The remaining candidate, Mina Anadolu, is a second-year PhD student in neuroscience, and has been a student at McGill since the beginning of her undergraduate degree in 2009. Anadolu has focused her platform on three tenets: transparency, equity, and diversity. She has been a member of the PGSS Internal Affairs Committee since February, and has worked under both Kumar and his predecessor Gesa.
The McGill Daily (MD): Why are you running?
Mina Anadolu (MA): I think that I have somewhat of a responsibility to the existing Internal Affairs Committee because of my experience and because of the circumstances of Sahil resigning in the middle of his term.
I’ve been running events that they’ve organized and helping them out since last year. I learned a great deal from them regarding logistics of organizing events in Thomson House, and outside of campus, and also about what it means to be an Internal Affairs Officer. It’s not just about planning parties. Part of it is to communicate to all the members about what we’re doing, what the activities are, and most importantly that we’re there for them, to represent them and to enrich their graduate experience.
MD: Why do you feel it’s your responsibility to run for Internal Affairs Officer right now?
MA: I felt like someone from our existing Internal Affairs Committee had to step up and ensure that what Sahil planned for the 2015-16 mandate got executed properly. I think it was on us to make sure that all of the events we planned were run and we didn’t exclude anything from the mandate or sacrifice from Sahil’s platform for this year.
MD: What issues do you seek to address in your role?

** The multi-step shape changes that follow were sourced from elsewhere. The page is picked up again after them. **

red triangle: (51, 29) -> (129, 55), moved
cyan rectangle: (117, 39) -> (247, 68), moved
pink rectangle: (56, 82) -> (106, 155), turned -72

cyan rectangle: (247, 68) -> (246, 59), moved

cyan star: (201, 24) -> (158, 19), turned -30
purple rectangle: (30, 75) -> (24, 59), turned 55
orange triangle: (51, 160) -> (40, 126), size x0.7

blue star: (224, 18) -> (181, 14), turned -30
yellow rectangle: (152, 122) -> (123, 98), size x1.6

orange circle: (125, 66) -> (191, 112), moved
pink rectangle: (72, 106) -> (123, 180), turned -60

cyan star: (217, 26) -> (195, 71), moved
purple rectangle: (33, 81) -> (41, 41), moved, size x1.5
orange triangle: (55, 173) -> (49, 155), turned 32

MA: In the latest referendum on the CKUT levy raise, [the voter turnout at] 22 per cent, and the Chief Returning Officer [Colby Briggs] told me that it was a big success, and that a lot of people participated. When people hear that number they say, “Oh, that’s great!” and I’m like, are you serious? It’s not even half of PGSS members. We have 8,600 members. I think it’s a big problem that [only] 22 per cent are participating. It means that our events cater to this 22 per cent.
I think this is a transparency issue, a communication issue. We are not communicating enough with our members and asking them what they’d like to see from us. I think we can only do this by increasing communications with them through social media, through office hours.

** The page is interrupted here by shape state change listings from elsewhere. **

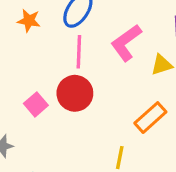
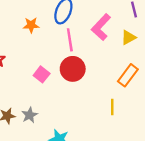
pink square: (36, 104) -> (42, 74), moved

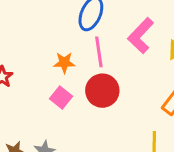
orange star: (31, 25) -> (64, 63), moved

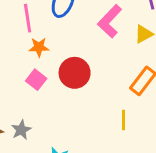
pink line: (99, 52) -> (28, 18), moved

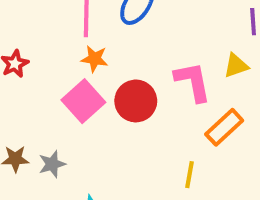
pink L-shape: (110, 21) -> (193, 82), moved, turned 116
pink square: (36, 80) -> (83, 101), size x1.5

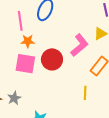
pink L-shape: (193, 82) -> (80, 45), turned 70
pink square: (83, 101) -> (25, 64), turned -30

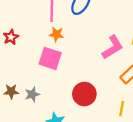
red circle: (52, 59) -> (84, 94), moved
yellow line: (85, 93) -> (122, 109), moved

I really want to be a transparent Internal Affairs Officer, in terms of conveying information from PGSS to members, and from members to PGSS. Part of our job is to get feedback and to act upon it. I think it’s also important to increase transparency within PGSS. I think we should collaborate with our PGSAs [post-graduate students’ associations] more, and include them more in the decision-making process.
MD: Are there any ways you would improve upon what’s been done by previous Internal Affairs Officers?
MA: This is an interim position, so my job is not to start from scratch but to fit into an existing team of executives, work in collaboration with them, run the existing events, make sure that they’re successful, as well as make our own contribution to the mandate.
I think the LGBT community is being underrepresented in PGSS. Another thing that I want to work on right now is International Week, in collaboration with International Student Services. I think that was one thing that was missing from this year’s mandate – international activities.
MD: Some people believe that PGSS should focus on advocacy work over service provision. Do you agree?
MA: As a student society we should definitely have an advocating role. Having so many people be a member of your society is a big advantage, and it also comes with responsibilities in terms of advocating for that community. We should be doing more advocating, for sure, and we would be doing more advocating if our members knew we were open to their suggestions.
I think PGSS should be a one stop shop for graduate students where they can find everything and anything they need. It should be a home away from home for them. They should be able to find the services they need, they should be able to join in and advocate for the things that they are passionate about, and have a say in what decisions are made and what services need to be [provided] in order to meet certain needs of the PGSS community. If PGSS didn’t have any services, or any events, for example, I think we wouldn’t be a complete student society. There are a lot of students that rely on the services we provide – myself being one of them.
This interview has been edited for length and clarity.